_Description of the task_. Using the entries below, show all lines with the string "elleni".

==== Task input ====

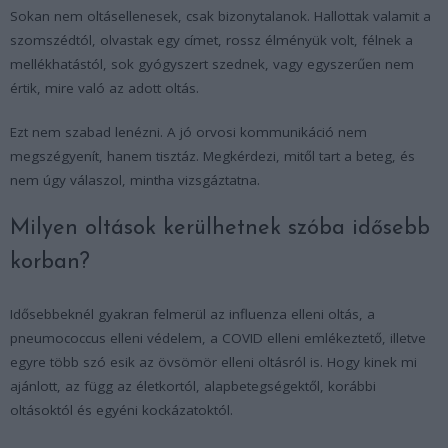
Sokan nem oltásellenesek, csak bizonytalanok. Hallottak valamit a
szomszédtól, olvastak egy címet, rossz élményük volt, félnek a
mellékhatástól, sok gyógyszert szednek, vagy egyszerűen nem
értik, mire való az adott oltás.
Ezt nem szabad lenézni. A jó orvosi kommunikáció nem
megszégyenít, hanem tisztáz. Megkérdezi, mitől tart a beteg, és
nem úgy válaszol, mintha vizsgáztatna.
Milyen oltások kerülhetnek szóba idősebb
korban?
Idősebbeknél gyakran felmerül az influenza elleni oltás, a
pneumococcus elleni védelem, a COVID elleni emlékeztető, illetve
egyre több szó esik az övsömör elleni oltásról is. Hogy kinek mi
ajánlott, az függ az életkortól, alapbetegségektől, korábbi
oltásoktól és egyéni kockázatoktól.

====

_Solved problem_.
Idősebbeknél gyakran felmerül az influenza elleni oltás, a
pneumococcus elleni védelem, a COVID elleni emlékeztető, illetve
egyre több szó esik az övsömör elleni oltásról is. Hogy kinek mi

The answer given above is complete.